Defne'yi beklemeye başladığımda gözlerimi kapattım. Oturuyor bir şey yapmıyordum, hızlı bir kapı çarpış sesi duydum. Gözlerimi açtığımda Defne tam karşımda duruyordu;

-Aysu,bu ne. Bu iki oldu, kendimi bir filmin içinde gibi hissediyorum artık. Polisi arayalım ikinci bir olay olduğunu söyleyelim.

-Ah tamam hadi ara.
Defne polisi aradı ve durumu anlattı. Ben ise terlemiştim ve zar zor nefes alıyordum.

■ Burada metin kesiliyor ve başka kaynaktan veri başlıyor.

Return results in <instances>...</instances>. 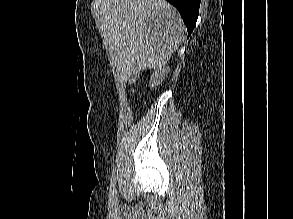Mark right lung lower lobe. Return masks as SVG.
<instances>
[{"label":"right lung lower lobe","instance_id":"right-lung-lower-lobe-1","mask_svg":"<svg viewBox=\"0 0 293 219\" xmlns=\"http://www.w3.org/2000/svg\"><path fill=\"white\" fill-rule=\"evenodd\" d=\"M167 1L170 2L172 5H174L178 9L187 27L188 36H190V34L192 33L196 25V21L199 15V7H200L201 0H167Z\"/></svg>","mask_w":293,"mask_h":219}]
</instances>
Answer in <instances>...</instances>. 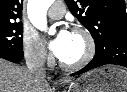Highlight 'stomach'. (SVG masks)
<instances>
[{
    "instance_id": "0dacf381",
    "label": "stomach",
    "mask_w": 127,
    "mask_h": 92,
    "mask_svg": "<svg viewBox=\"0 0 127 92\" xmlns=\"http://www.w3.org/2000/svg\"><path fill=\"white\" fill-rule=\"evenodd\" d=\"M69 92H127V71L115 66L95 69L77 78Z\"/></svg>"
}]
</instances>
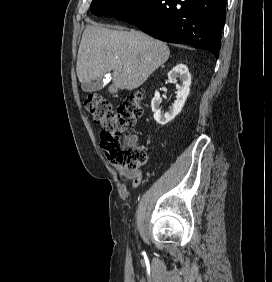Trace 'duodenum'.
I'll return each mask as SVG.
<instances>
[{"instance_id":"410a0bca","label":"duodenum","mask_w":272,"mask_h":282,"mask_svg":"<svg viewBox=\"0 0 272 282\" xmlns=\"http://www.w3.org/2000/svg\"><path fill=\"white\" fill-rule=\"evenodd\" d=\"M111 90H112L113 93H117L119 91V89L117 87H112Z\"/></svg>"}]
</instances>
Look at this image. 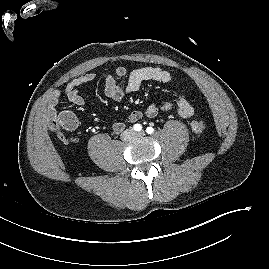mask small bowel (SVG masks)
Masks as SVG:
<instances>
[{
    "mask_svg": "<svg viewBox=\"0 0 269 269\" xmlns=\"http://www.w3.org/2000/svg\"><path fill=\"white\" fill-rule=\"evenodd\" d=\"M98 77L104 79L105 96L114 101H121L125 95L138 91L144 82L155 81L168 84L172 81L170 72L159 67L151 66H142L131 72H128L125 67L119 66L116 68L114 75L106 73H86L71 80L63 90H55L51 93L48 99V115L50 117L57 116V106L62 96L76 106L84 105V98L79 93L78 88L95 81ZM124 79H126V82L122 85ZM175 106L177 107V115L181 119H188L194 114L190 100L186 96L181 95L176 102L167 101L160 108L152 104L149 105L144 112L140 110L131 112L126 121H118L113 124V131L120 133L124 130L127 123L138 122L144 115L148 118H154L157 116L159 110L169 112Z\"/></svg>",
    "mask_w": 269,
    "mask_h": 269,
    "instance_id": "small-bowel-1",
    "label": "small bowel"
}]
</instances>
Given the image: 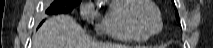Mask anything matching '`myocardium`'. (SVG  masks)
I'll use <instances>...</instances> for the list:
<instances>
[{
    "label": "myocardium",
    "instance_id": "obj_1",
    "mask_svg": "<svg viewBox=\"0 0 213 48\" xmlns=\"http://www.w3.org/2000/svg\"><path fill=\"white\" fill-rule=\"evenodd\" d=\"M140 4L148 5L154 9V11L157 15L158 23H159L158 29L156 31H154L152 33H144L138 27V25L134 19L133 13ZM126 18H127V21L129 23L130 27L133 29V31L136 34L143 36L147 39L157 35L162 30V27H163L162 15H161L159 8L155 5V3H153L152 1H149V0H132L128 9L126 10Z\"/></svg>",
    "mask_w": 213,
    "mask_h": 48
}]
</instances>
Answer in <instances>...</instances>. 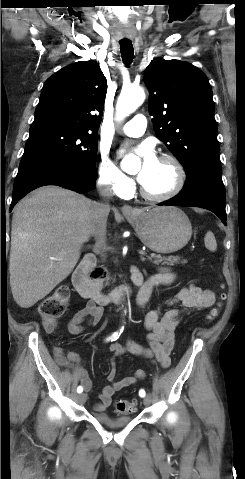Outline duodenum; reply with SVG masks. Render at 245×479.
<instances>
[{
	"label": "duodenum",
	"instance_id": "410a0bca",
	"mask_svg": "<svg viewBox=\"0 0 245 479\" xmlns=\"http://www.w3.org/2000/svg\"><path fill=\"white\" fill-rule=\"evenodd\" d=\"M96 266V257L92 254H87L74 271L72 282L76 291L83 298H89L100 305H106L111 302H118L134 290L141 291L143 288L142 276L136 268H133L132 286L118 287L108 292H103L99 284L102 274Z\"/></svg>",
	"mask_w": 245,
	"mask_h": 479
}]
</instances>
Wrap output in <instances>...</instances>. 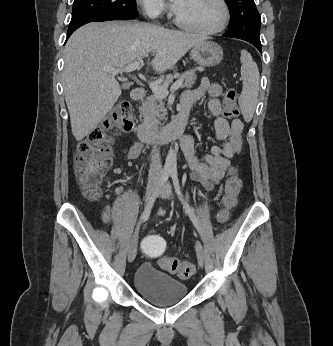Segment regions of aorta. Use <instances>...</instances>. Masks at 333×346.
<instances>
[{"label":"aorta","instance_id":"obj_1","mask_svg":"<svg viewBox=\"0 0 333 346\" xmlns=\"http://www.w3.org/2000/svg\"><path fill=\"white\" fill-rule=\"evenodd\" d=\"M165 167L170 169L176 168V153L172 148H170V150L168 151L165 161Z\"/></svg>","mask_w":333,"mask_h":346}]
</instances>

-Gel dışarı çıkalım, burası iğrençten öte kokuyor. Nefes alamıyorum.

-Tamam.
Beni kolumdan tutup dışarıya çıkardı. Yere oturduğumda "dejavu" yaşamış gibi hissetmiştim. Defne elimi tuttu ve şunları söyledi;

-Defne sakin ol birtanem. Çözeceğiz bu olayı, sıkma canını.

-Nasıl sıkmayayım Defne? Evime geliyorum ceset var, nasıl sıkmayayım canımı.

-Haklısın,biraz aptalca konuştum. Fakat seni yatıştırmaya çalışıyorum,benide yani.

-Hmm hmm
Diye mırıldandığımda Defne başını çevirdi fakat eli hala elimin üzerindeydi. Polisler geldiğinde benden önce Defne kalktı, çünkü benim kalkmaya mecalim yoktu. Defne ile polisin arasındaki konuşmada sadece şunları duydum;

-Ceset,iki gün, arkadaşım,eve geldi.
Kendimden geçmişim gibi bir halim vardı. Söylenilenler kafamda yankılanıyor görüşüm bulanıklaşıyordu. Polisler yukarıya çıktığında Defne yanıma geldi.

-Söyledim.
-Söyledin.

Yaklaşık on-on beş dakika sonra polisler geldi.